I received a rather disturbing news release this week from the West Virginia Professional Charter School Board. The piece detailed a $12.3 million federal grant to expand charter schools in West Virginia.
With these federal tax dollars, the WVPCSB intends to double the number of authorized charter schools (now 4 – that will make 8) in the state and triple the number of students enrolled in charter schools by 2028. The PCSB plans to administer eight subgrants over the grant period—five to newly created charter schools and three to expanding charter schools already serving West Virginians. The subgrant competitions are expected to begin in December, with awards announced in April.
West Virginia’s inaugural four charter schools opened in the Fall of 2022 and have 1,200 certified enrollees. The federal grant award—in conjunction with West Virginia’s recently enacted (but not-yet-funded) Charter Schools Stimulus Fund—will make West Virginia a more attractive place for quality developers to open and expand schools, the news release said.
What it didn’t say is that this is a two-fold attack on public education. First, this is our federal tax dollars at work. The main task seems to be to broaden the attack on the already problematic financial world surrounding our public schools in the Mountain State.
I have previously written in this space about the money that charter schools have already taken from public education. Currently, that figure hovers around $5 million, if memory serves me correctly. The news release says the federal grant will “triple the number of students enrolled in charter schools by 2028.” That will amount to another $10 million being taken from public education. How devastating will that be on an already cloudy financial picture? Will programs decrease? Will taxes rise to compensate for the shortage? There are literally a ton of unanswered questions that surround this whole mess. All I know is that taking public money to fund private schools is not the answer.
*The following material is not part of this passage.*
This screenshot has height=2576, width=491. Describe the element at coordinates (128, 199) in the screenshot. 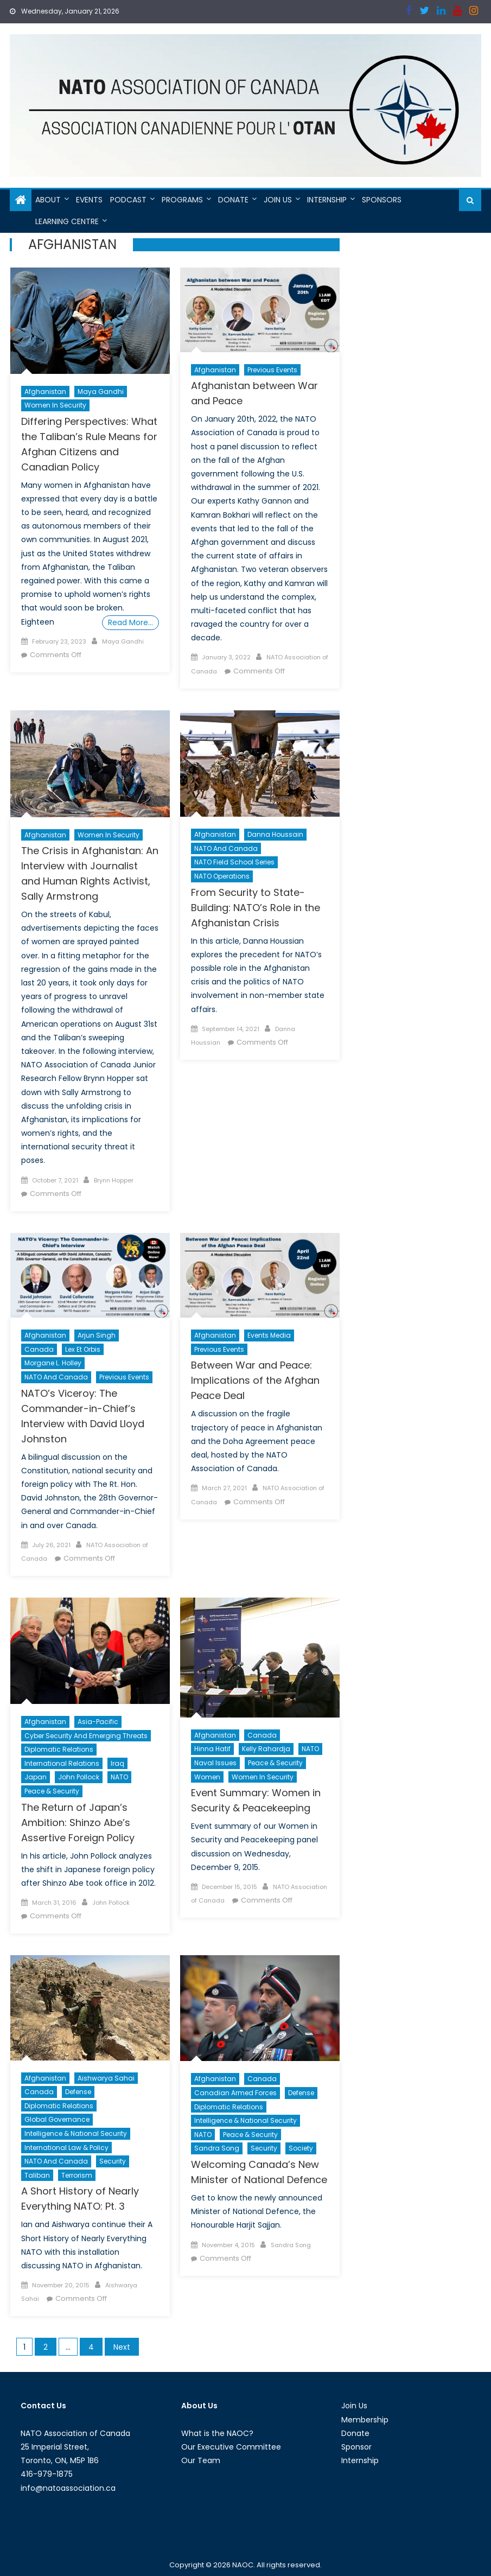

And then there is the matter of this… Charter Schools Stimulus Fund. The news release says it has not yet been funded. Where is the money going to come from? The republican controlled legislature didn’t seem to have any problem forcing the charter school bill through. Why haven’t they come up with a funding stream for this additional shot at public education – the Charter Schools Stimulus Fund? When will our leaders wake up and see just how detrimental this is going to be for the vast majority of our children that rely on public education?